Choosing the Right Hardware/Software Configuration is Vital in Mitigating Development Risk
With increasing pressures for improved data throughput in telecommunications systems, developers are increasing data rates while mitigating risks through strategic hardware and software pairings. The key challenge – and opportunity – is to work within a development environment that is ‘hardware agnostic,’ using a hardware abstraction layer that will enable a solution to take advantage of new generations of processor technology yet require minimal – if any – changes to the software in response to changes in the underlying hardware platform.
Ever-Increasing Need for Speed
Major changes are happening within the telecommunication industry. Consider the iPhone and other smartphones and how quickly they have overwhelmed the existing service-provider infrastructure. A step back from flat data plans to bandwidth-limited data plans is a clear indication of how much the infrastructure is being oversubscribed. Statistics show that, driven by high-bandwidth Internet applications, the total traffic in the core network is growing at over 100 percent a year (Figure 1), indicating that individual core elements will be required to provide a corresponding increase in bandwidth. The pressure to upgrade existing infrastructure in order to provision higher bandwidth is being passed on to telecommunication equipment manufacturers (TEMs).

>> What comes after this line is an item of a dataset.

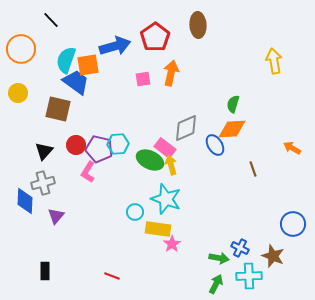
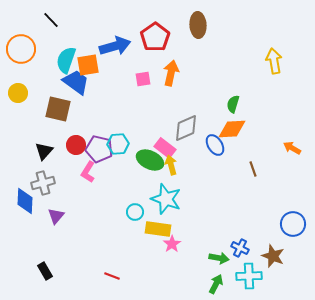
black rectangle at (45, 271): rotated 30 degrees counterclockwise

Only a few years ago, 10 Gigabit Ethernet was the state-of-the art in telecommunication ATCA systems. Today, however, everyone is talking about 40 Gigabit and even considering 100 Gigabit data rates within the ATCA chassis. Forty Gigabits per second is a lot of data to be processed. To make this issue even more difficult, the level of required processing continues to increase. Security and privacy concerns require data to be encrypted and continuously searched for possible virus signatures. A number of protocols are being encapsulated one on top of the other, requiring efficient packet parsing and header manipulation capabilities.

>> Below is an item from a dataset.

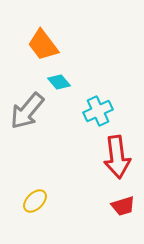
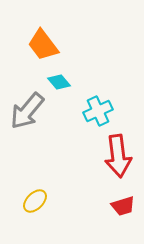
red arrow: moved 1 px right, 1 px up
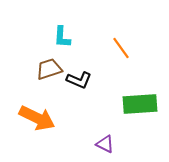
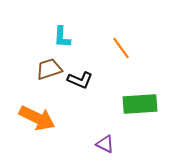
black L-shape: moved 1 px right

Silicon Vendors Step Up to the Challenge
On the hardware side, a number of silicon vendors are stepping up to the challenge and offering processors, including the Cavium OCTEON II, second-generation Intel Core i7 and NetLogic XLP that are positioned for packet processing at 40 Gigabit data rates. In order to increase performance in these devices, a number of tasks are offloaded to hardware acceleration engines, such as encryption/decryption engines, regular expression search engines and data compression/decompression blocks. Such hardware offload engines deliver very high performance, however their usage requires software to be specifically written to take advantage of them.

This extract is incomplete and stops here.